Vyacheslav Ivanov and Vladimir Toporov compared Ket mythology with that of Uralic peoples, assuming in the studies that they are modelling semiotic systems in the compared mythologies. They have also made typological comparisons. Among other comparisons, possibly from Uralic mythological analogies, the mythologies of Ob-Ugric peoples and Samoyedic peoples are mentioned. Other authors have discussed analogies may be related to a dualistic organization of society—some dualistic features can be found in comparisons with these peoples. However, for Kets, neither dualistic organization of society nor cosmological dualism have been researched thoroughly. If such features existed at all, they have either weakened or remained largely undiscovered. There are some reports of a division into two exogamous patrilinear moieties, folklore on conflicts of mythological figures, and cooperation of two beings in the creation of the land, the motif of the earth-diver.
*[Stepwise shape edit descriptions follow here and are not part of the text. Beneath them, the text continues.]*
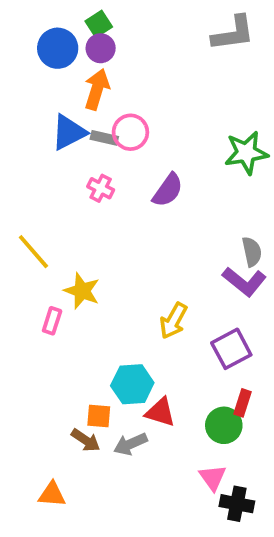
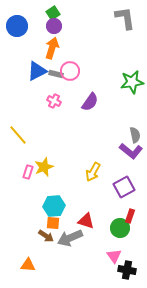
gray L-shape: (233, 33) -> (125, 18), turned -90
blue circle: (58, 48) -> (17, 26), moved
yellow star: (82, 291) -> (44, 167), moved, turned 30
cyan hexagon: (132, 384) -> (54, 206), moved
gray arrow: (130, 444) -> (70, 238), size x1.4

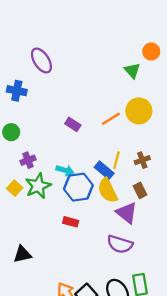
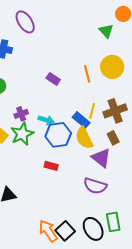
orange line: (111, 119) -> (87, 74), turned -72
purple cross: (28, 160) -> (21, 114), moved
brown cross: (142, 160) -> (115, 111), size x1.6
This motif is present in several cultures in different variants. In one example, the creator of the world is helped by a waterfowl as the bird dives under the water and fetches earth so that the creator can make land out of it. In some cultures, the creator and the earth-fetching being compete with one another; in other cultures, they do not compete at all, but rather collaborate.
However, if dualistic cosmologies are defined in a broad sense, and not restricted to certain concrete motifs, then their existence is more widespread; they exist not only among some Uralic peoples, but in examples on every inhabited continent.
Origin
The Ket people share their origin with other Yeniseian people. They are closely related to other Siberians, East Asians and Indigenous peoples of the Americas. They are a Mongoloid population and belong mostly exclusive to yDNA haplogroup Q-M242.According to a recent study, the Ket and other Yeniseian people originated likely somewhere near the Altai Mountains or near Lake Baikal. Many Yeniseians were assimilated into the modern Turkic people. It is suggested that the Altaians are predominantly of Yeniseian origin and closely related to the Ket people. Other Siberian Turkic groups have also greatly assimilated Yeniseian people. The Ket people are also closely related to several Native American groups. According to this study, the Yeniseians are linked to Paleo-Eskimo groups.